検品母
光孝は、佳代子がいることも忘れたように、ビリヤードに夢中になっている。この人は、職業柄、オタクなのめりこみ方をする。そう、プログラマーなので。知り合った頃は、大手IT産業に勤め、高給取りだった。建築家に依頼した鉄骨の家もキャッシュで買った。しかし、5回血を吐き、3回胃カメラを呑んで会社を辞めてしまった。大手風を吹かすクライアントの要求に太刀打ちできないものらしい。たいていのプログラマーは。だから、今はフリーで、ITは丸投げの中小企業の社長さんやパソコンの設定すらできない個人の仕事を請けている。ド素人は、なんもしらずに任せてくれるから、気楽なもんだ。大手クライアントのように知ったかぶった要求もしない。気楽だが、収入は銀行員並みだ。
ビリヤードの玉が勢いあまって飛び、ipotにあたり、SMAPの世界で一つだけの花がかかる。
♪世界で一つだけの花、その花を咲かせるために一生懸命になればいい♪
そうだ。ユングの普遍的無意識だ。人々の意識は、別々に見えてバラバラ。
バラバラなのが、個性なのだ。
だから、普遍的無意識をいい風に取り込めば、普遍的に流行るキャラになるし、
悪い方に取り入れれば、停滞した世の中の悪しき事が流れ込み、自殺やナイフ振り回しになる。
麗華が言うところによると、山口あゆみと山口秀子の親子は、人から見てどう見えるか?のみに血道をあげる種類の人間だったらしい。
「山口あゆみちゃんは、かわいいけど、しゃべってもおもろないねん。」
「うちらの学校、私服やけど、流行っているかが着こなしのポイント。参観に来たあゆみちゃんのママもこんな感じ。ほかのおばちゃんの服装のチェックジロジロしていた。」
「何か見に行った、ディズニーオンアイスを、別のグループで報告してるけど、雑誌に載っていたレビューのほうがおもろいねん。」
まあ、大阪の事なので、おもろい至上主義をさっぴいても、なんとなくわかる。深み、個性、もののあわれのないと言う意味で、おもろない、なんだろう。

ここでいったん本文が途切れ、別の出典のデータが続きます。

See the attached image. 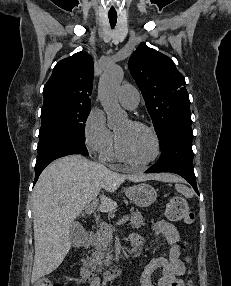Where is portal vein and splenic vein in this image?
<instances>
[{"label": "portal vein and splenic vein", "instance_id": "obj_1", "mask_svg": "<svg viewBox=\"0 0 231 286\" xmlns=\"http://www.w3.org/2000/svg\"><path fill=\"white\" fill-rule=\"evenodd\" d=\"M97 204H98V201H97V200H94L92 203H90L89 205H87V206L85 207V211H86L87 213H89V214L92 213V212L95 210ZM128 219H129V216H128V215H125L122 219H120V220L116 223V225L124 224V223H126V222L128 221ZM100 225H107V226H108V224H106V223H104V222H101ZM109 229L113 232V227H112V226H110Z\"/></svg>", "mask_w": 231, "mask_h": 286}]
</instances>
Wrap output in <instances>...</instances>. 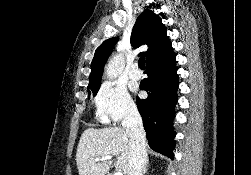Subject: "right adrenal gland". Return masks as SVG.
<instances>
[{
  "label": "right adrenal gland",
  "instance_id": "1",
  "mask_svg": "<svg viewBox=\"0 0 251 175\" xmlns=\"http://www.w3.org/2000/svg\"><path fill=\"white\" fill-rule=\"evenodd\" d=\"M147 169H148V165H145V167H143V173H146Z\"/></svg>",
  "mask_w": 251,
  "mask_h": 175
}]
</instances>
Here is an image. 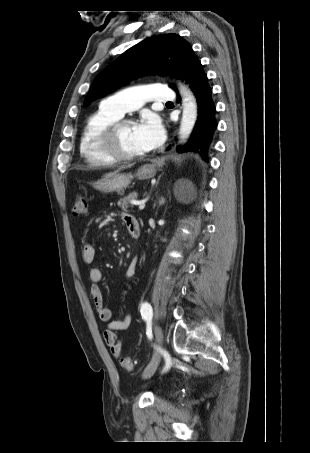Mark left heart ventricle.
<instances>
[{
    "instance_id": "1",
    "label": "left heart ventricle",
    "mask_w": 310,
    "mask_h": 453,
    "mask_svg": "<svg viewBox=\"0 0 310 453\" xmlns=\"http://www.w3.org/2000/svg\"><path fill=\"white\" fill-rule=\"evenodd\" d=\"M135 124H129L123 127L119 133V145L121 150L126 154H142L146 150L142 147L135 135Z\"/></svg>"
}]
</instances>
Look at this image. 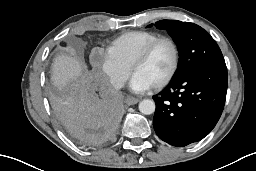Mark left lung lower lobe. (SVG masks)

バラバラな、個性が、停滞した世の中の悪しき事が流れ込むのを、防ぐのではないのだろうか?
ウイルスソフトのように。
しかし、山口あゆみと山口秀子の親子のように、世界で一つだけの花≒バラバラの個性が、ないと普遍的無意識にリンクして、停滞した世の中の悪しき事が流れ込むのだ。